Bilici Ozyigit Eda, Arvanitis Theodoros N, Despotou George
Institute of Digital Healthcare, WMG, University of Warwick, UK.
Stud Health Technol Inform. 2020 Jun 26;272:322-325. doi: 10.3233/SHTI200560.
Assurance of digital health interventions involves, amongst others, clinical validation, which requires large datasets to test the application in realistic clinical scenarios. Development of such datasets is time consuming and challenging in terms of maintaining patient anonymity and consent.

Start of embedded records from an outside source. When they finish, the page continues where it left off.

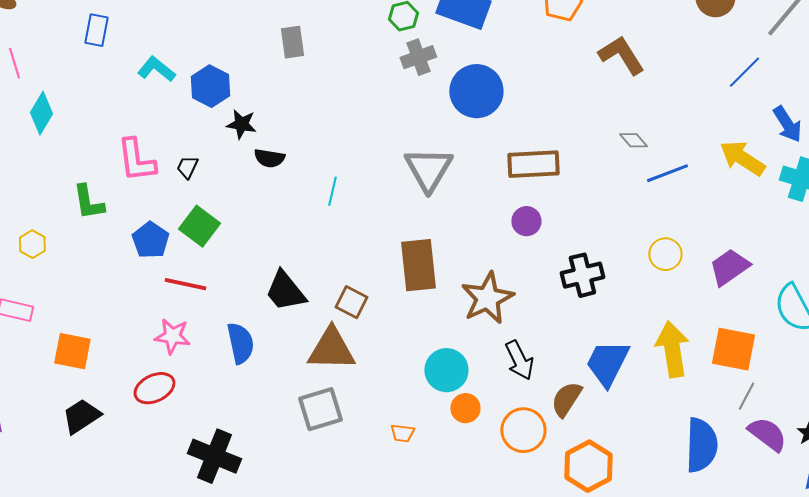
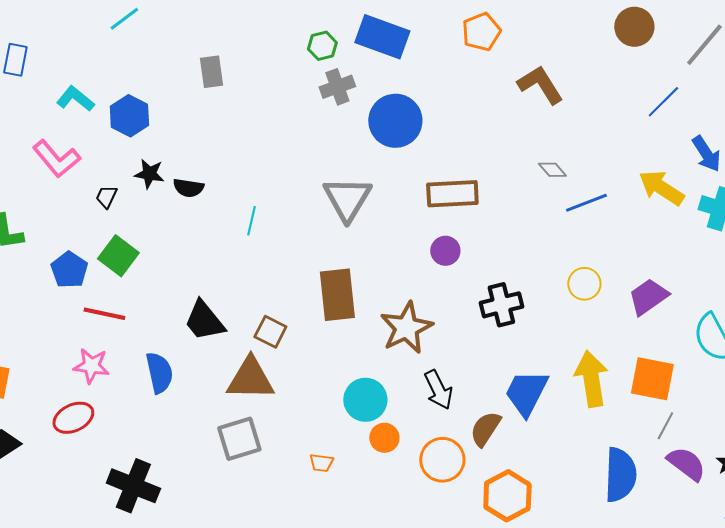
black star: (241, 124) -> (149, 174), moved
pink L-shape: (136, 160) -> (56, 159), moved, turned -33

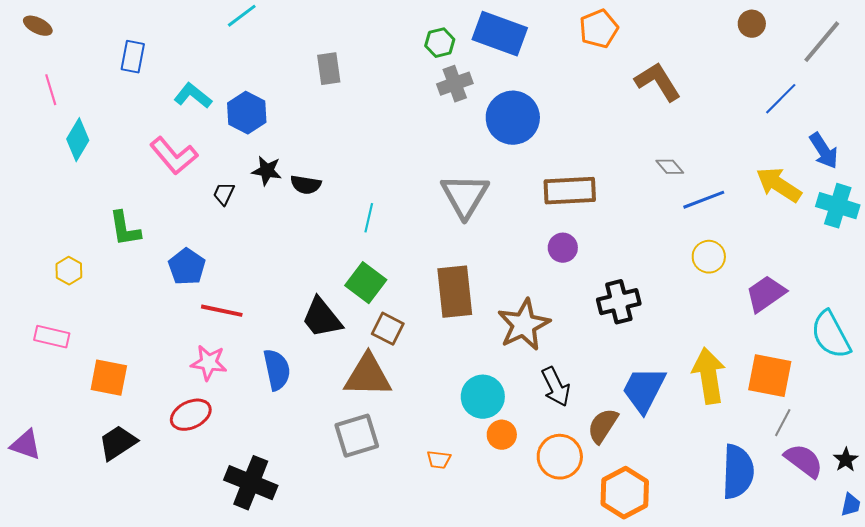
brown circle: (634, 27) -> (752, 24), size x0.7
green square: (118, 256) -> (366, 283), moved
yellow circle: (584, 284) -> (709, 257), moved

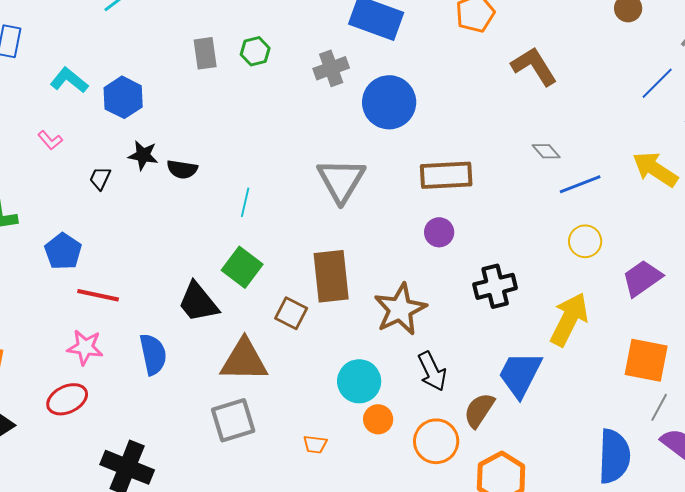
green hexagon: (440, 43) -> (255, 51), moved
pink L-shape: (174, 156) -> (50, 140), size x0.5
brown square: (388, 329) -> (291, 313), moved
yellow arrow: (709, 376) -> (569, 319), moved, turned 36

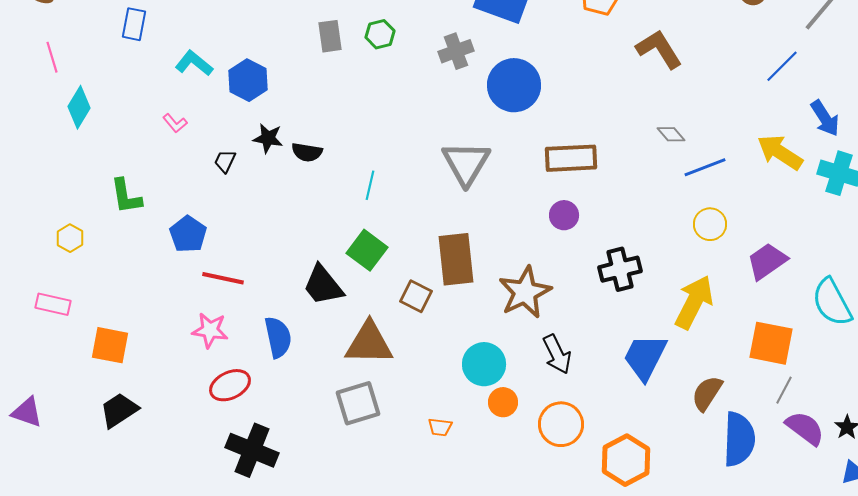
red ellipse: (67, 399) -> (230, 385), moved
brown semicircle: (479, 410) -> (707, 393), moved

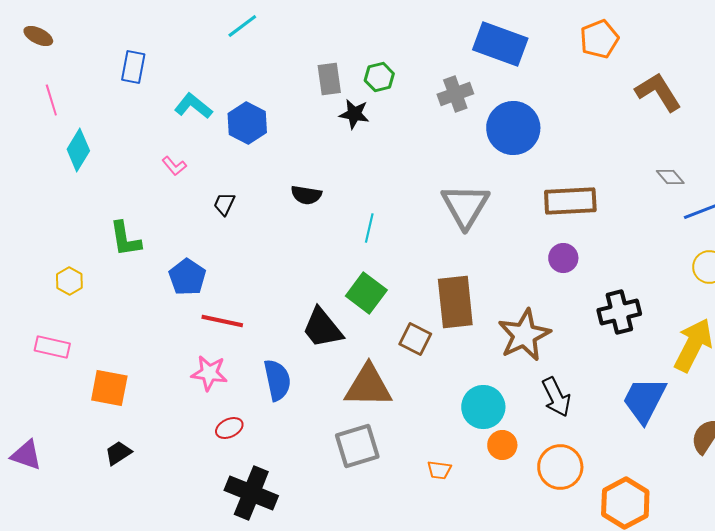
black star: (268, 138) -> (354, 114), moved
red ellipse: (230, 385) -> (229, 428), size x0.7
black trapezoid: (119, 410) -> (118, 453), size x0.7

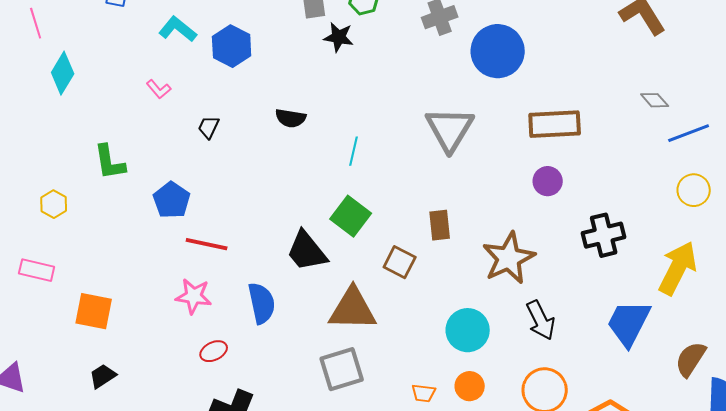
brown rectangle: (455, 302) -> (440, 225), size x0.6
orange circle: (502, 445) -> (470, 386), moved

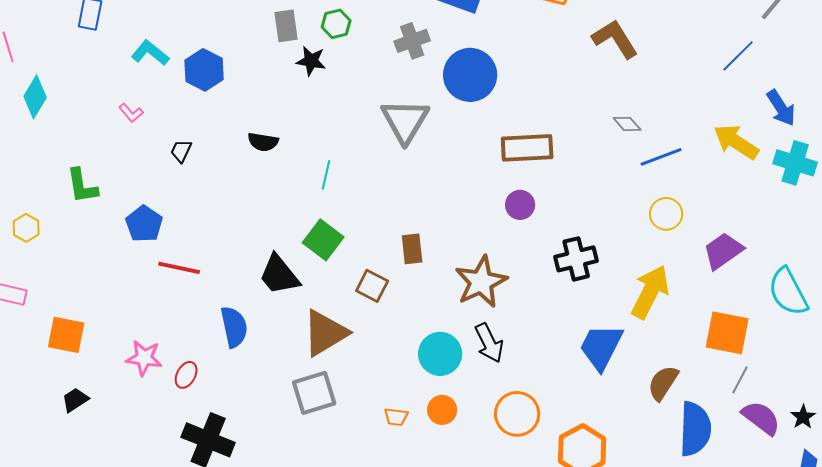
gray triangle: (450, 129) -> (405, 121), moved
pink star: (194, 296) -> (144, 358), moved
brown triangle: (353, 309) -> (325, 333), turned -32
black arrow: (541, 320) -> (489, 343), moved
red ellipse: (214, 351) -> (186, 375), turned -36

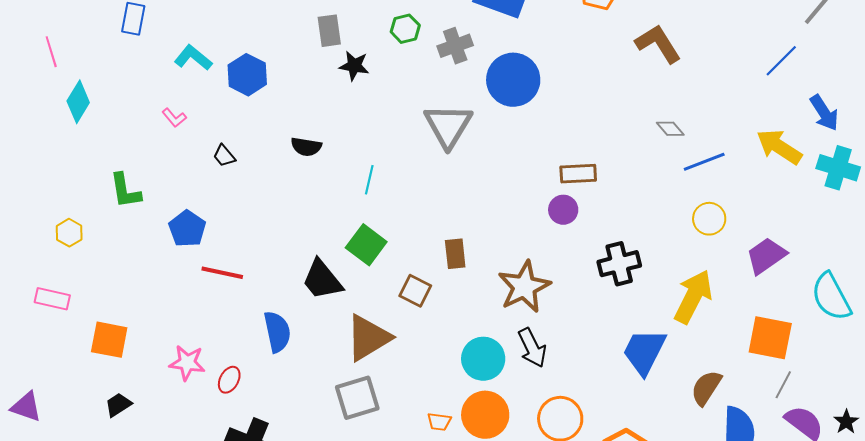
green hexagon: (336, 24) -> (405, 29), moved
brown rectangle: (527, 148) -> (578, 174), moved, size x0.7
black trapezoid: (181, 151) -> (224, 156), turned -65
orange circle: (442, 410) -> (485, 415), size x1.6

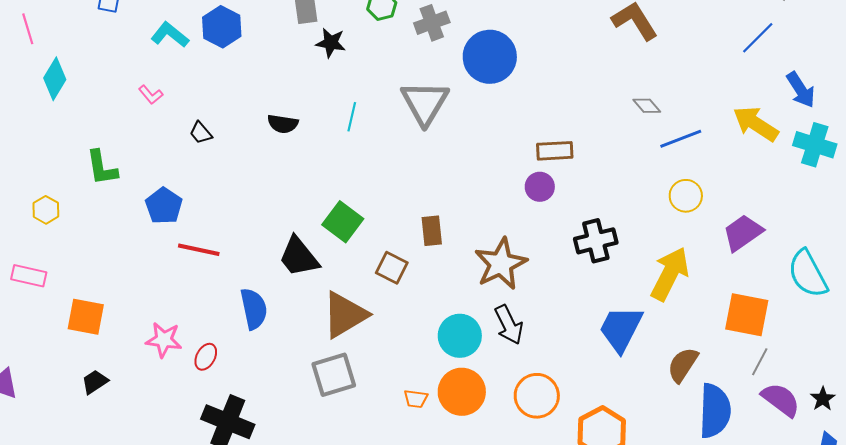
blue hexagon: (247, 75) -> (222, 27), moved
cyan line: (369, 180) -> (352, 117), moved

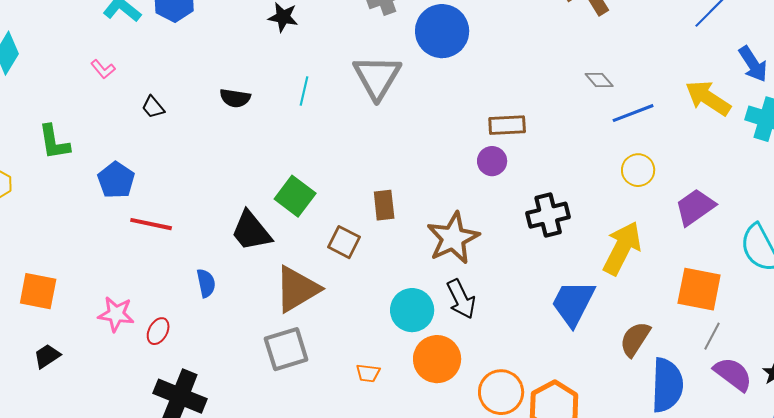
blue semicircle: (254, 309) -> (206, 283), size x0.7
orange circle: (462, 392) -> (437, 359), moved
orange circle: (537, 396) -> (501, 392), moved

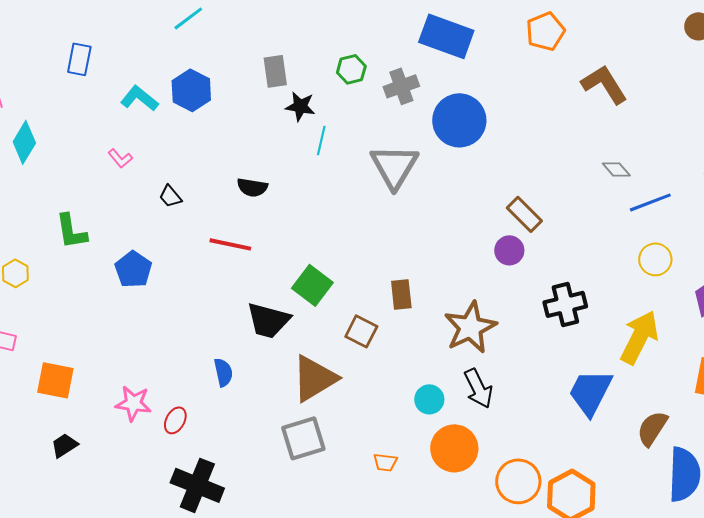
cyan line: (304, 91) -> (321, 140), moved
brown rectangle: (507, 125) -> (524, 214), turned 48
red line: (151, 224) -> (230, 244), moved
black trapezoid: (251, 231) -> (268, 320), turned -36
cyan circle: (412, 310) -> (429, 399), size x0.7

The development of synthetic datasets that maintain the statistical properties of the real datasets.
An artificial neural network based, generative adversarial network was implemented and trained, using numerical and categorical variables, including ICD-9 codes from the MIMIC III dataset, to produce a synthetic dataset.
The synthetic dataset, exhibits a correlation matrix highly similar to the real dataset, good Jaccard similarity and passing the KS test.
The proof of concept was successful with the approach being promising for further work.
数字健康干预措施的验证包括临床验证等,这需要大型数据集来测试其在实际临床场景中的应用。开发此类数据集既耗时,又在维护患者匿名性和同意方面具有挑战性。
开发能保持真实数据集统计特性的合成数据集。
使用数值变量和分类变量(包括来自MIMIC III数据集的ICD - 9编码)实现并训练了一个基于人工神经网络的生成对抗网络,以生成合成数据集。
合成数据集呈现出与真实数据集高度相似的相关矩阵、良好的杰卡德相似度并通过了KS检验。
概念验证取得成功,该方法有望用于进一步的研究工作。